Aryeh Deri Faces Test of Leadership as Shas Loses Status, but Not Seats
The ultra-Orthodox party didn't suffer a Likud-esque meltdown, but its place in the new coalition is far from certain.
The sounds emerging Tuesday night from Shas’ headquarters in Jerusalem were mostly sighs of relief rather than shouts of joy. Although the election results being beamed into the events hall showed some sense of achievement for the party – 11 seats, the same as in 2009 - that achievement’s significance remains unclear.
- Anshel Pfeffer / Ten Election Insights
- Election Results: Insights and Oddities
- LIVE BLOG: Israel Elections 2013, the Day After
- Could Lapid Become Prime Minister?
Shas, which even by the lowest estimate has retained its strength, should be grateful for its good luck. It managed to ride out the numerous troubles that beset it in recent months, both internally and externally. These troubles threatened destruction.

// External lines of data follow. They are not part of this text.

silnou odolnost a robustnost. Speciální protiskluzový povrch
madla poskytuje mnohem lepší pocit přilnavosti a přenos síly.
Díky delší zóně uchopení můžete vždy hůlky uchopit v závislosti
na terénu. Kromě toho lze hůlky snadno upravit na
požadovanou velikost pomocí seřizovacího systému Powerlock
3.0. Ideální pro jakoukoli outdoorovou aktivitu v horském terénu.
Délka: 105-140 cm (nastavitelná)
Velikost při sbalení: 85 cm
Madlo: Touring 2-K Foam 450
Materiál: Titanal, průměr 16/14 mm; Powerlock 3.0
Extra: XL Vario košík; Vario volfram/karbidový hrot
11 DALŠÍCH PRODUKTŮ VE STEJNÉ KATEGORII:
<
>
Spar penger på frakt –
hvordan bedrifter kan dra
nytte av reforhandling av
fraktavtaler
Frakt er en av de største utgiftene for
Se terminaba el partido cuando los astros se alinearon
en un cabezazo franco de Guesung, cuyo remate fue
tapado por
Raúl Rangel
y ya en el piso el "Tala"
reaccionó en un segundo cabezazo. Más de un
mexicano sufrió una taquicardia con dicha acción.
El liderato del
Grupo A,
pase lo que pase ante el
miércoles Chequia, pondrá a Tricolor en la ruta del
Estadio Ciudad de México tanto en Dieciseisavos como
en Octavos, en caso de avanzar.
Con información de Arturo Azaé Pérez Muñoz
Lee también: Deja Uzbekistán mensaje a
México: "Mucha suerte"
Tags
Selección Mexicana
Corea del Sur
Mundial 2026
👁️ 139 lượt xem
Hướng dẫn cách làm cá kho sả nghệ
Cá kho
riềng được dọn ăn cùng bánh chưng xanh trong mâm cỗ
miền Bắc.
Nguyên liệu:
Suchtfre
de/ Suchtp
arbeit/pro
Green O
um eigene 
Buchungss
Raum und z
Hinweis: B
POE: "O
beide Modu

They also threatened to make coleader Aryeh Deri the disappointment of the decade, after activists on the ground and journalists had waited for his return to the party. (Deri reassumed the leadership in October 2012, after spending some 13 years in the political wilderness following a bribe-taking conviction in 2000.)
However, these nightmare scenarios never came true. Shas was saved from collapse, but only after its toughest election campaign ever.
The first to be heard sighing with relief is, of course, Deri himself, on whose back the campaign took place. The seats he earned the party Tuesday are his gift to the continuation of Shas’ leadership. Deri, together with his supporters and rivals, saw the election campaign as a personal test for him, under conditions that grew more and more difficult as Election Day approached.
Deri did not achieve his spectacular accomplishment of 1999 - 17 seats. Nor did he keep the promise he made to activists just three months ago, to bring the party 15 seats this time. But he seems to have been saved from humiliation, even if the line between a medal and a demotion seems fairly fine.
While 11 seats preserve the party’s strength, the number means that Deri did not increase Shas’ parliamentary power. He cannot claim success - certainly not within the party - and it is likely his struggles with Eli Yishai and Ariel Atias over the party leadership will begin anew. Twelve or 13 seats would have been a different story.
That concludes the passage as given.